Did ReconAfrica promoters reference an “astrology” website operated by a recidivist stock offender in order to increase the company’s share value?
Rob Parker
Thursday, February 13, 2025
A convicted stock promotion charlatan was deeply involved in what appears to be a well orchestrated pump and dump scheme to increase the stock value of oil and gas wildcatter ReconAfrica in 2021. This successful operation allowed early investors, and potentially company insiders, to profit generously off of a huge increase in the stock value of the company over the course of just a few months in 2021.
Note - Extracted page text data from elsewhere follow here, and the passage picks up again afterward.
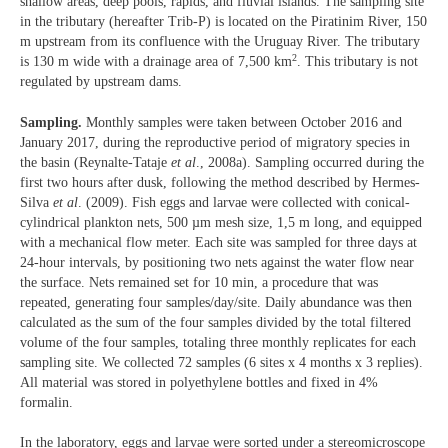
shallow areas, deep pools, rapids, and fluvial islands. The sampling site
in the tributary (hereafter Trib-P) is located on the Piratinim River, 150
m upstream from its confluence with the Uruguay River. The tributary
2
is 130 m wide with a drainage area of 7,500 km
. This tributary is not
regulated by upstream dams.
Sampling.
Monthly samples were taken between October 2016 and
January 2017, during the reproductive period of migratory species in
the basin (Reynalte-Tataje
et al
., 2008a). Sampling occurred during the
first two hours after dusk, following the method described by Hermes-
Silva
et al
. (2009). Fish eggs and larvae were collected with conical-
cylindrical plankton nets, 500 µm mesh size, 1,5 m long, and equipped
with a mechanical flow meter. Each site was sampled for three days at
24-hour intervals, by positioning two nets against the water flow near
the surface. Nets remained set for 10 min, a procedure that was
repeated, generating four samples/day/site. Daily abundance was then
calculated as the sum of the four samples divided by the total filtered
volume of the four samples, totaling three monthly replicates for each
sampling site. We collected 72 samples (6 sites x 4 months x 3 replies).
All material was stored in polyethylene bottles and fixed in 4%
formalin.
In the laboratory, eggs and larvae were sorted under a stereomicroscope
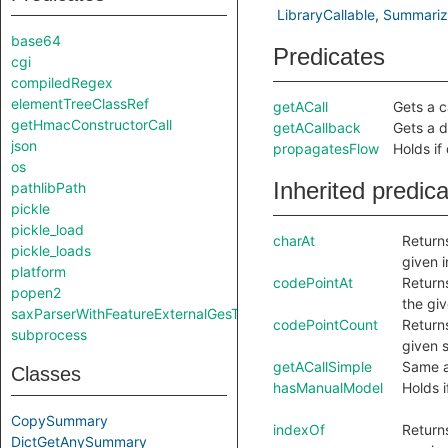
LibraryCallable
Summariz
base64
Predicates
cgi
compiledRegex
elementTreeClassRef
getACall
Gets a ca
getHmacConstructorCall
getACallback
Gets a d
json
propagatesFlow
Holds if
os
Inherited predic
pathlibPath
pickle
pickle_load
charAt
Returns
pickle_loads
given 
platform
codePointAt
Returns
popen2
the gi
saxParserWithFeatureExternalGesTurnedOn
codePointCount
Return
subprocess
given s
getACallSimple
Same 
Classes
hasManualModel
Holds i
CopySummary
indexOf
Returns
DictGetAnySummary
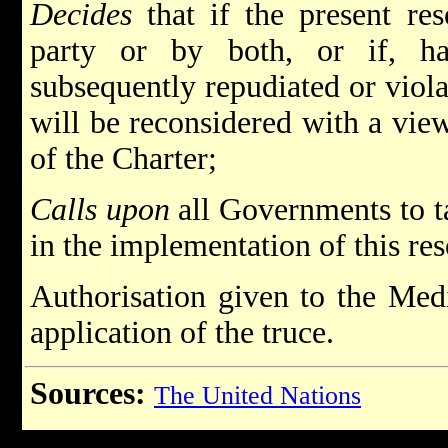
Decides
that if the present res
party or by both, or if, ha
subsequently repudiated or violat
will be reconsidered with a vie
of the Charter;
Calls upon
all Governments to tak
in the implementation of this res
Authorisation given to the Medi
application of the truce.
Sources:
The United Nations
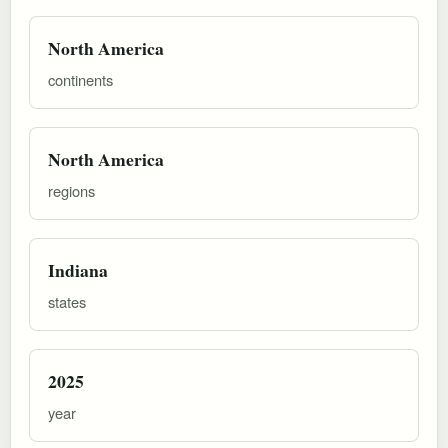
North America
continents
North America
regions
Indiana
states
2025
year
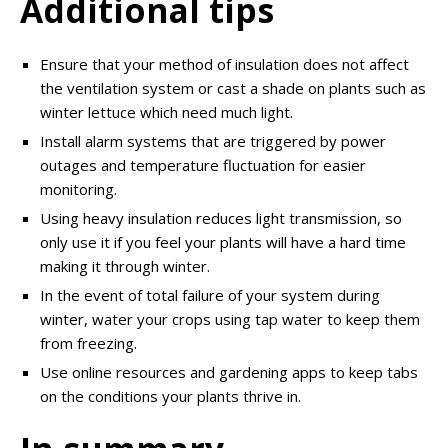
Additional tips
Ensure that your method of insulation does not affect
the ventilation system or cast a shade on plants such as
winter lettuce which need much light.
Install alarm systems that are triggered by power
outages and temperature fluctuation for easier
monitoring.
Using heavy insulation reduces light transmission, so
only use it if you feel your plants will have a hard time
making it through winter.
In the event of total failure of your system during
winter, water your crops using tap water to keep them
from freezing.
Use online resources and gardening apps to keep tabs
on the conditions your plants thrive in.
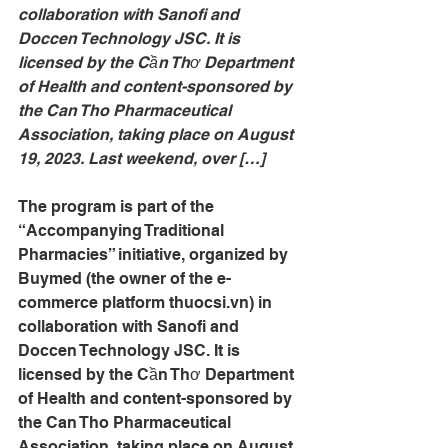
collaboration with Sanofi and 
Doccen Technology JSC. It is 
licensed by the Cần Thơ Department 
of Health and content-sponsored by 
the Can Tho Pharmaceutical 
Association, taking place on August 
19, 2023. Last weekend, over […]
The program is part of the 
“Accompanying Traditional 
Pharmacies” initiative, organized by 
Buymed (the owner of the e-
commerce platform 
thuocsi.vn
) in 
collaboration with Sanofi and 
Doccen Technology JSC. It is 
licensed by the Cần Thơ Department 
of Health and content-sponsored by 
the Can Tho Pharmaceutical 
Association, taking place on August 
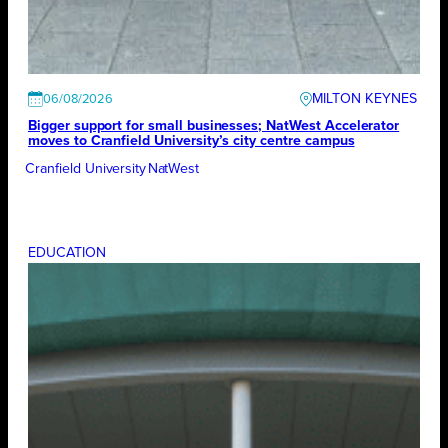
MILTON KEYNES
06/08/2026
Bigger support for small businesses; NatWest Accelerator
moves to Cranfield University’s city centre campus
Cranfield University
NatWest
EDUCATION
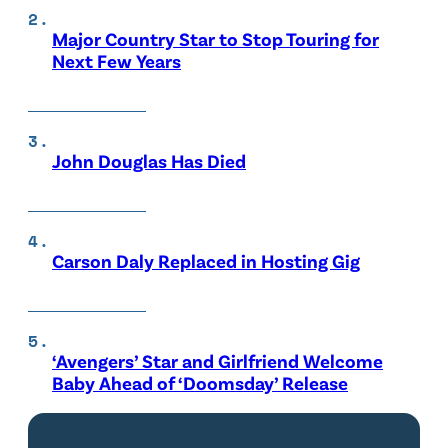
Major Country Star to Stop Touring for
Next Few Years
John Douglas Has Died
Carson Daly Replaced in Hosting Gig
‘Avengers’ Star and Girlfriend Welcome
Baby Ahead of ‘Doomsday’ Release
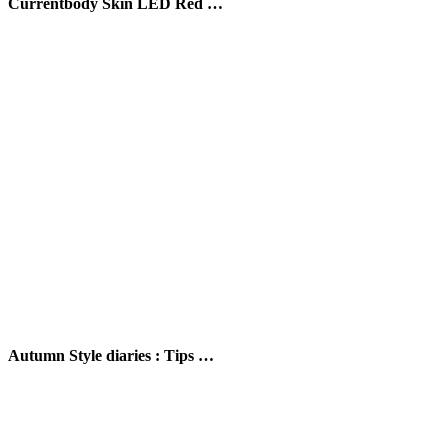
Currentbody Skin LED Red …
Autumn Style diaries : Tips …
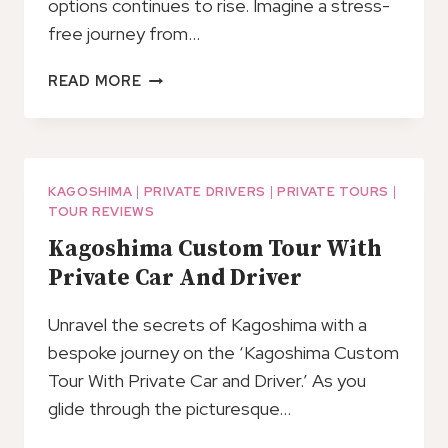
options continues to rise. Imagine a stress-
free journey from…
PRIVATE
READ MORE
TRANSFER
FROM
KAGOSHIMA
PORT
TO
KAGOSHIMA
|
PRIVATE DRIVERS
|
PRIVATE TOURS
|
TOUR REVIEWS
KAGOSHIMA
AIRPORT
Kagoshima Custom Tour With
(KOJ)
Private Car And Driver
Unravel the secrets of Kagoshima with a
bespoke journey on the ‘Kagoshima Custom
Tour With Private Car and Driver.’ As you
glide through the picturesque…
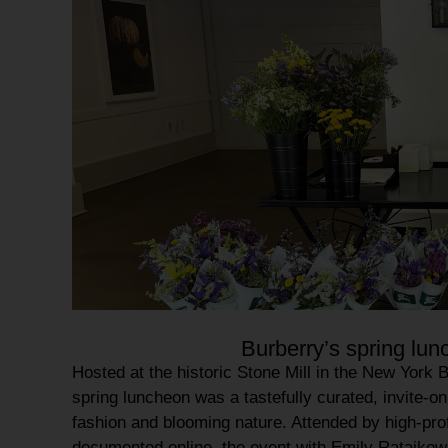
Burberry’s spring lu
Hosted at the historic
Stone Mill
in the
New York B
spring luncheon
was a tastefully curated, invite-on
fashion and
blooming nature
. Attended by high-pro
documented online, the event with Emily Ratajkow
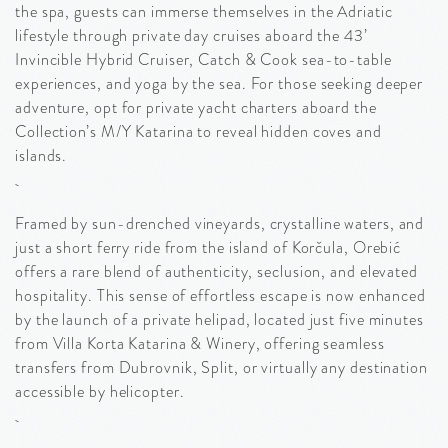
the spa, guests can immerse themselves in the Adriatic
lifestyle through private day cruises aboard the 43’
Invincible Hybrid Cruiser, Catch & Cook sea-to-table
experiences, and yoga by the sea. For those seeking deeper
adventure, opt for private yacht charters aboard the
Collection’s M/Y Katarina to reveal hidden coves and
islands.
Framed by sun-drenched vineyards, crystalline waters, and
just a short ferry ride from the island of Korčula, Orebić
offers a rare blend of authenticity, seclusion, and elevated
hospitality. This sense of effortless escape is now enhanced
by the launch of a private helipad, located just five minutes
from Villa Korta Katarina & Winery, offering seamless
transfers from Dubrovnik, Split, or virtually any destination
accessible by helicopter.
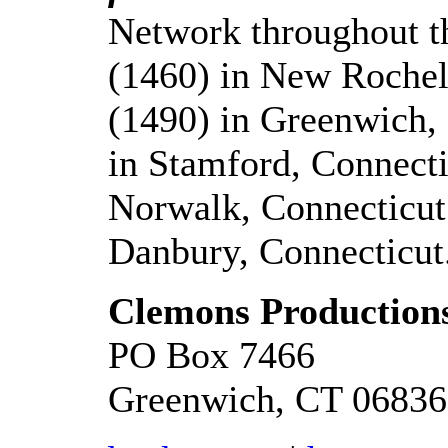
Network throughout 
(1460) in New Roch
(1490) in Greenwich
in Stamford, Connec
Norwalk, Connecticu
Danbury, Connecticut
Clemons Productions
PO Box 7466
Greenwich, CT 06836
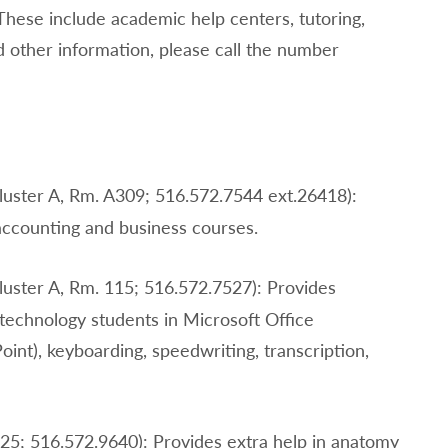
These include academic help centers, tutoring,
d other information, please call the number
luster A, Rm. A309; 516.572.7544 ext.26418):
 accounting and business courses.
luster A, Rm. 115; 516.572.7527): Provides
technology students in Microsoft Office
int), keyboarding, speedwriting, transcription,
225; 516.572.9640): Provides extra help in anatomy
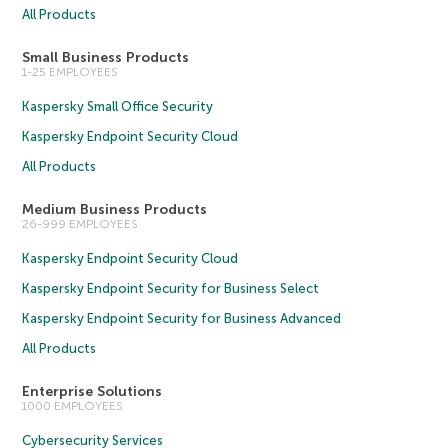
All Products
Small Business Products
1-25 EMPLOYEES
Kaspersky Small Office Security
Kaspersky Endpoint Security Cloud
All Products
Medium Business Products
26-999 EMPLOYEES
Kaspersky Endpoint Security Cloud
Kaspersky Endpoint Security for Business Select
Kaspersky Endpoint Security for Business Advanced
All Products
Enterprise Solutions
1000 EMPLOYEES
Cybersecurity Services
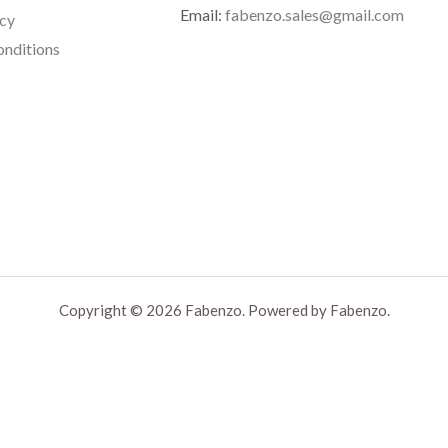
Email:
fabenzo.sales@gmail.com
icy
nditions
Copyright © 2026 Fabenzo. Powered by Fabenzo.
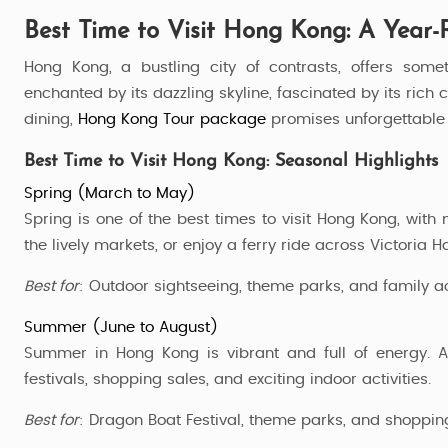
Best Time to Visit Hong Kong: A Year-
Hong Kong, a bustling city of contrasts, offers some
enchanted by its dazzling skyline, fascinated by its rich
dining,
Hong Kong Tour package
promises unforgettable 
Best Time to Visit Hong Kong: Seasonal Highlights
Spring (March to May)
Spring is one of the best times to visit Hong Kong, with
the lively markets, or enjoy a ferry ride across Victoria H
Best for
: Outdoor sightseeing, theme parks, and family act
Summer (June to August)
Summer in Hong Kong is vibrant and full of energy. A
festivals, shopping sales, and exciting indoor activities.
HongKong Disneyland Tour
Best for
: Dragon Boat Festival, theme parks, and shoppin
3 Nights / 4 Days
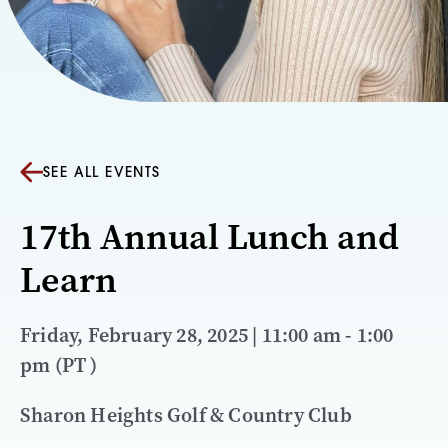
SEE ALL EVENTS
17th Annual Lunch and
Learn
Friday, February 28, 2025 | 11:00 am - 1:00
pm (PT )
Sharon Heights Golf & Country Club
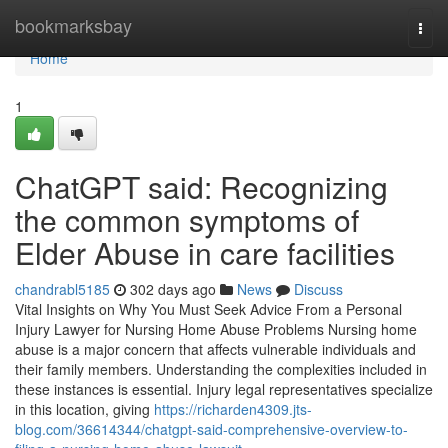
Home
bookmarksbay
Togg
navi
Home
1
ChatGPT said: Recognizing
the common symptoms of
Elder Abuse in care facilities
chandrabl5185
302 days ago
News
Discuss
Vital Insights on Why You Must Seek Advice From a Personal
Injury Lawyer for Nursing Home Abuse Problems Nursing home
abuse is a major concern that affects vulnerable individuals and
their family members. Understanding the complexities included in
these instances is essential. Injury legal representatives specialize
in this location, giving
https://richarden4309.jts-
blog.com/36614344/chatgpt-said-comprehensive-overview-to-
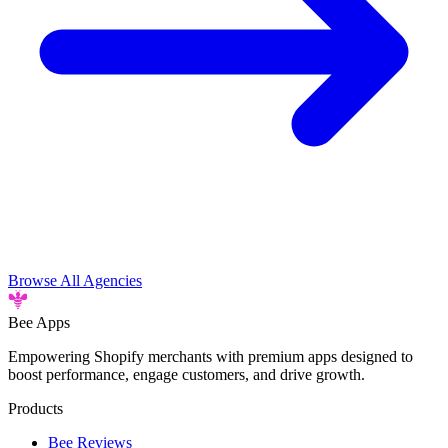
Browse All Agencies
Bee
Apps
Empowering Shopify merchants with premium apps designed to
boost performance, engage customers, and drive growth.
Products
Bee Reviews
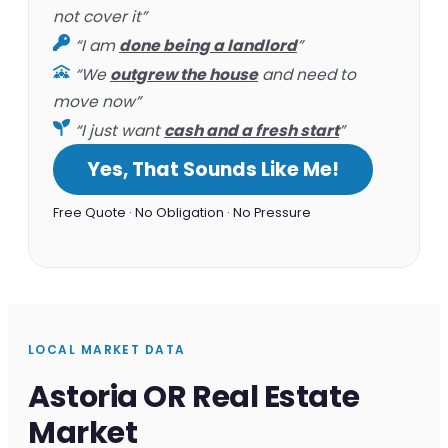
not cover it”
“I am
done being a landlord
”
“We
outgrew the house
and need to
move now”
“I just want
cash and a fresh start
”
Yes, That Sounds Like Me!
Free Quote · No Obligation · No Pressure
LOCAL MARKET DATA
Astoria OR Real Estate
Market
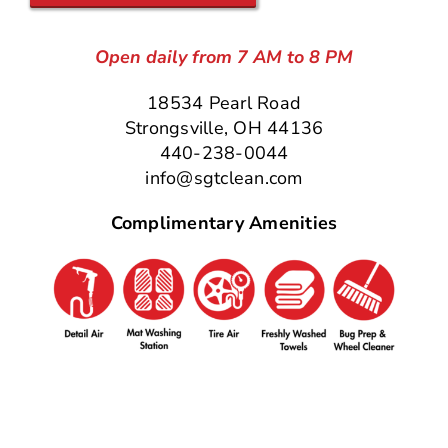
Open daily from 7 AM to 8 PM
18534 Pearl Road
Strongsville, OH 44136
440-238-0044
info@sgtclean.com
Complimentary Amenities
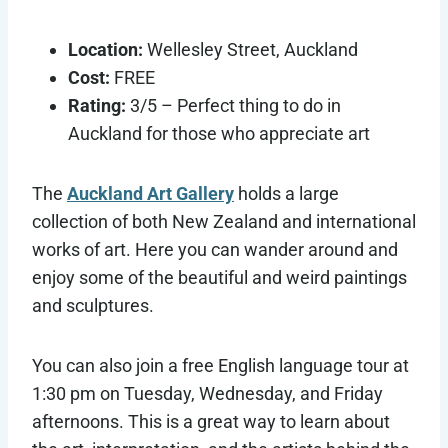
Location:
Wellesley Street, Auckland
Cost:
FREE
Rating:
3/5 – Perfect thing to do in
Auckland for those who appreciate art
The
Auckland Art Gallery
holds a large
collection of both New Zealand and international
works of art. Here you can wander around and
enjoy some of the beautiful and weird paintings
and sculptures.
You can also join a free English language tour at
1:30 pm on Tuesday, Wednesday, and Friday
afternoons. This is a great way to learn about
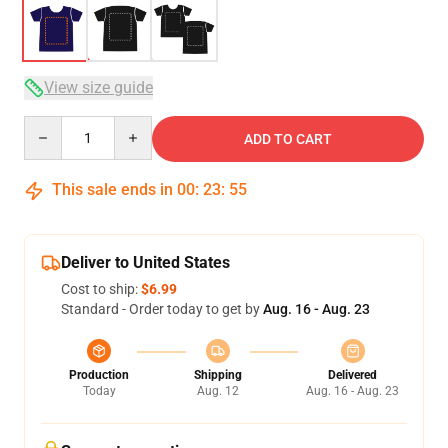
View size guide
Quantity
ADD TO CART
This sale ends in
00
:
23
:
54
Deliver to United States
Cost to ship:
$6.99
Standard - Order today to get by
Aug. 16 - Aug. 23
Production
Shipping
Delivered
Today
Aug. 12
Aug. 16 - Aug. 23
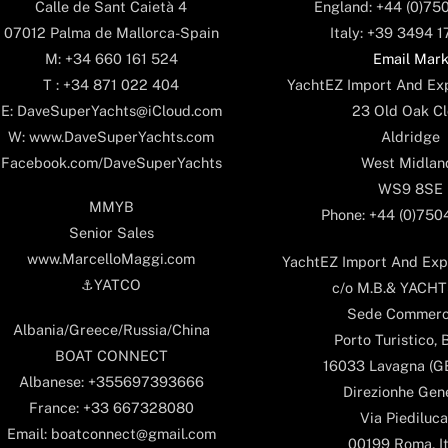
England: +44 (0)75
Calle de Sant Caietà 4
Italy: +39 3494 
07012 Palma de Mallorca-Spain
Email Mar
M: +34 660 161 524
YachtEZ Import And Exp
T : +34 871 022 404
23 Old Oak Cl
E: DaveSuperYachts@iCloud.com
Aldridge
W: www.DaveSuperYachts.com
West Midlan
Facebook.com/DaveSuperYachts
WS9 8SE
MMYB
Phone: +44 (0)75
Senior Sales
www.MarcelloMaggi.com
YachtEZ Import And Expo
⚓️YATCO
c/o M.B.& YACHTS
Sede Commerc
Albania/Greece/Russia/China
Porto Turistico, 
BOAT CONNECT
16033 Lavagna (GE)
Albanese: +355697393666
Direzionhe Gen
France: +33 667328080
Via Piediluca
Email: boatconnect@gmail.com
00199 Roma, It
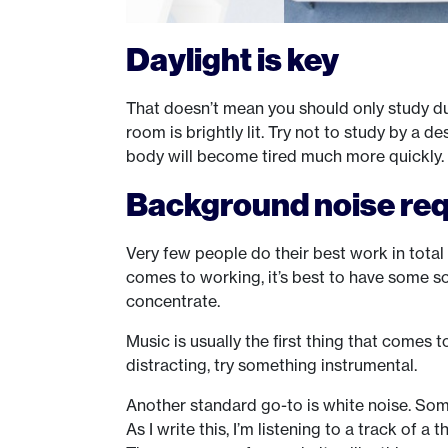
Daylight is key
That doesn’t mean you should only study du
room is brightly lit. Try not to study by a 
body will become tired much more quickly. Li
Background noise re
Very few people do their best work in total 
comes to working, it’s best to have some so
concentrate.
Music is usually the first thing that comes t
distracting, try something instrumental.
Another standard go-to is white noise. Somet
As I write this, I’m listening to a track of a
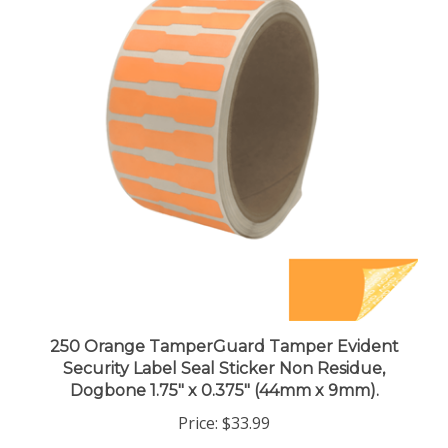
250 Orange TamperGuard Tamper Evident
Security Label Seal Sticker Non Residue,
Dogbone 1.75" x 0.375" (44mm x 9mm).
Price:
$33.99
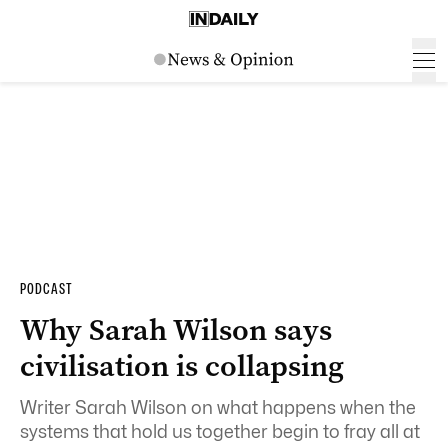
PODCAST
Why Sarah Wilson says
civilisation is collapsing
Writer Sarah Wilson on what happens when the
systems that hold us together begin to fray all at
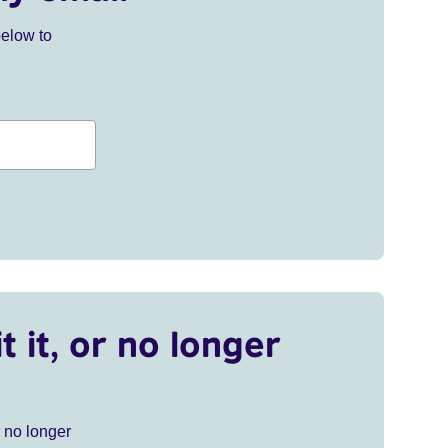
below to
t it, or no longer
r no longer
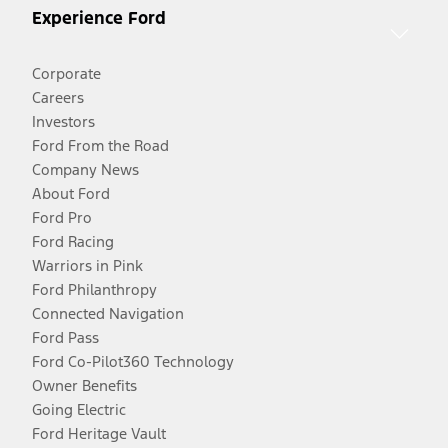
Experience Ford
Corporate
Careers
Investors
Ford From the Road
Company News
About Ford
Ford Pro
Ford Racing
Warriors in Pink
Ford Philanthropy
Connected Navigation
Ford Pass
Ford Co-Pilot360 Technology
Owner Benefits
Going Electric
Ford Heritage Vault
ReconAfrica is a Canadian company exploring for oil and gas in the Kavango East region of Namibia and began drilling their first well in December 2020. By April of 2021 they had completed this first well and started on their second, announcing that month that they had discovered what they called a “working petroleum system”. This announcement sent the stock price soaring. The problem? -four years later the company still has not discovered any oil or gas at all.
The roots of ReconAfrica can be traced back to a press release appearing on September 05, 2019, which announced that Reconnaissance Energy Africa (ReconAfrica), formerly known as Lund Enterprises Corporation, completed a reverse takeover and “is pleased to announce that the Company’s common shares will resume trading on the TSX Venture Exchange under the symbol “RECO” at market open on September 6, 2019.” The company’s first two wells were drilled without doing seismic surveying, in contravention of most established oil exploration principles.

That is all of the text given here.